Research & Papers

FD-RAG boosts accuracy 7.8% and cuts latency 8.4x for edge AI

New federated RAG system runs on fragmented devices without sharing raw data.

Deep Dive

Retrieval-augmented generation (RAG) typically assumes centralized knowledge and abundant compute — assumptions that break down on edge devices where data is fragmented, private, and LLM calls are expensive. Researchers from multiple institutions present FD-RAG, a federated dual-system framework that solves this by separating lightweight memory access from on-demand LLM reasoning. FD-RAG builds semantic-aware adaptive hypergraphs over local corpora and distills them into compact QA memories. During inference, it handles well-covered queries via direct memory matching — fast and cheap — and only calls the LLM when necessary, tracing retrieved memories back to hypergraph-grounded evidence. To preserve privacy, it aggregates anonymized memory representations across devices without exposing raw documents, enabling collaborative knowledge sharing.

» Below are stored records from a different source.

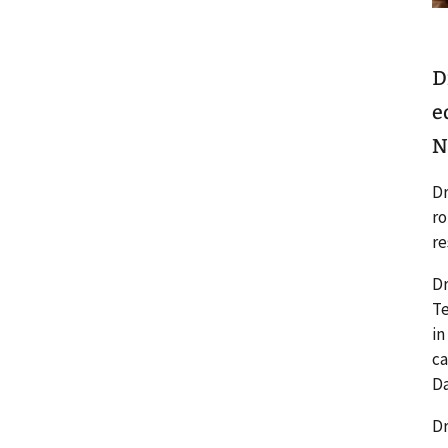
D
e
N
Dr
ro
re
Dr
Te
in
ca
Da
Dr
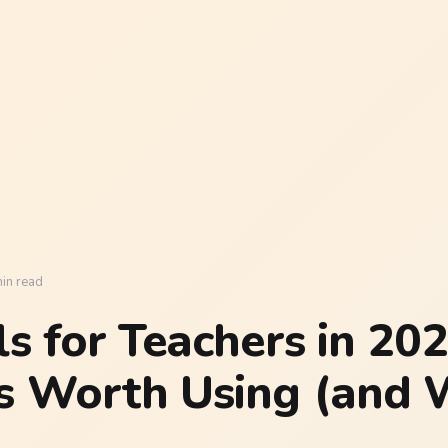
in read
ls for Teachers in 202
s Worth Using (and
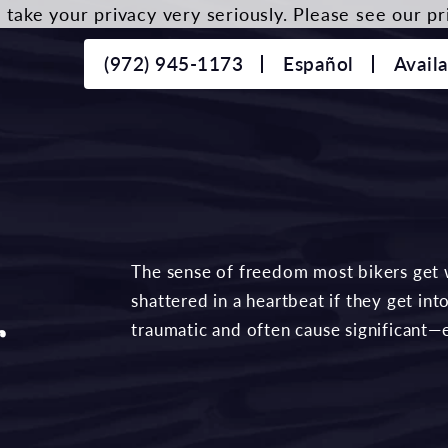
take your privacy very seriously. Please see our pri
(972) 945-1173
Español
Avail
The sense of freedom most bikers get 
shattered in a heartbeat if they get in
r
traumatic and often cause significant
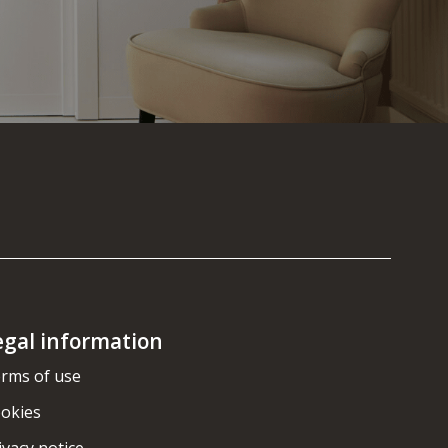
egal information
rms of use
okies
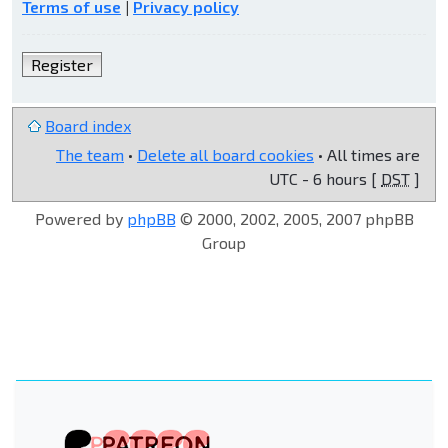
Terms of use
|
Privacy policy
Register
Board index
The team
•
Delete all board cookies
• All times are
UTC - 6 hours [
DST
]
Powered by
phpBB
© 2000, 2002, 2005, 2007 phpBB
Group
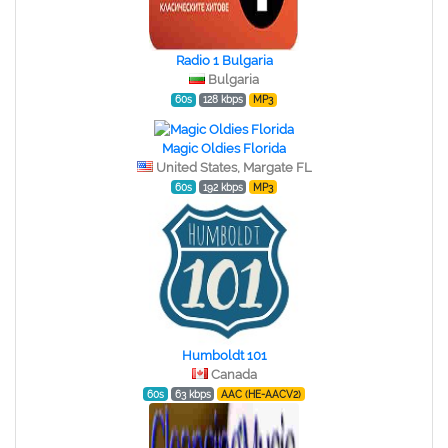
Radio 1 Bulgaria
Bulgaria
60s
128 kbps
MP3
Magic Oldies Florida
United States, Margate FL
60s
192 kbps
MP3
Humboldt 101
Canada
60s
63 kbps
AAC (HE-AACV2)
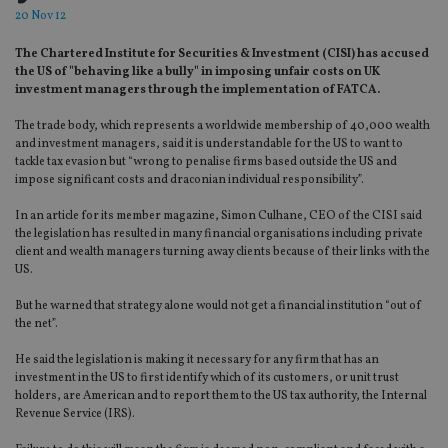
20 Nov 12
The Chartered Institute for Securities & Investment (CISI) has accused
the US of "behaving like a bully" in imposing unfair costs on UK
investment managers through the implementation of FATCA.
The trade body, which represents a worldwide membership of 40,000 wealth
and investment managers, said it is understandable for the US to want to
tackle tax evasion but “wrong to penalise firms based outside the US and
impose significant costs and draconian individual responsibility”.
In an article for its member magazine, Simon Culhane, CEO of the CISI said
the legislation has resulted in many financial organisations including private
client and wealth managers turning away clients because of their links with the
US.
But he warned that strategy alone would not get a financial institution “out of
the net”.
He said the legislation is making it necessary for any firm that has an
investment in the US to first identify which of its customers, or unit trust
holders, are American and to report them to the US tax authority, the Internal
Revenue Service (IRS).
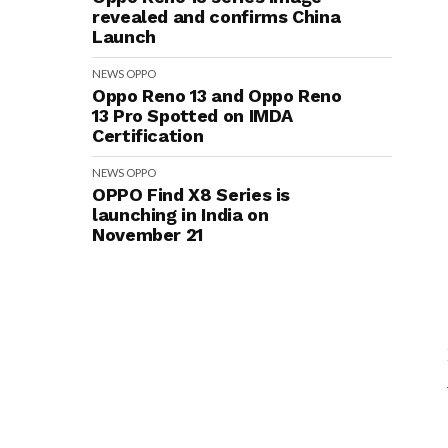
revealed and confirms China
Launch
NEWS
OPPO
Oppo Reno 13 and Oppo Reno
13 Pro Spotted on IMDA
Certification
NEWS
OPPO
OPPO Find X8 Series is
launching in India on
November 21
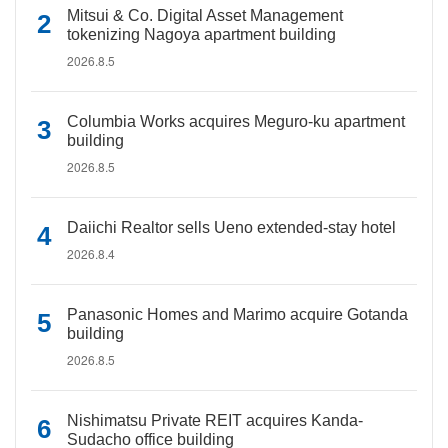
Mitsui & Co. Digital Asset Management
tokenizing Nagoya apartment building
2026.8.5
Columbia Works acquires Meguro-ku apartment
building
2026.8.5
Daiichi Realtor sells Ueno extended-stay hotel
2026.8.4
Panasonic Homes and Marimo acquire Gotanda
building
2026.8.5
Nishimatsu Private REIT acquires Kanda-
Sudacho office building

Experiments on QA benchmarks show FD-RAG improves accuracy by up to 7.8% while reducing latency by 8.4x compared to strong local and federated baselines. The framework also includes theoretical guarantees, establishing an O(1/ε²) convergence rate for hypergraph learning. This makes decentralized, privacy-preserving RAG tractable for real edge deployments — think smartphone assistants, IoT devices, or edge servers with limited GPU access. For tech professionals, FD-RAG points to a future where AI can leverage fragmented, private knowledge without centralizing data or burning compute budgets.

Key Points
  • Decouples memory access from LLM reasoning, using adaptive hypergraphs and QA memories for fast local responses
  • Improves QA accuracy by 7.8% while cutting latency 8.4x versus existing local and federated baselines
  • Aggregates anonymized device memories without exposing raw data, enabling privacy-preserving federated knowledge sharing

Why It Matters

Enables efficient, private RAG on edge devices — key for decentralized AI assistants and IoT applications.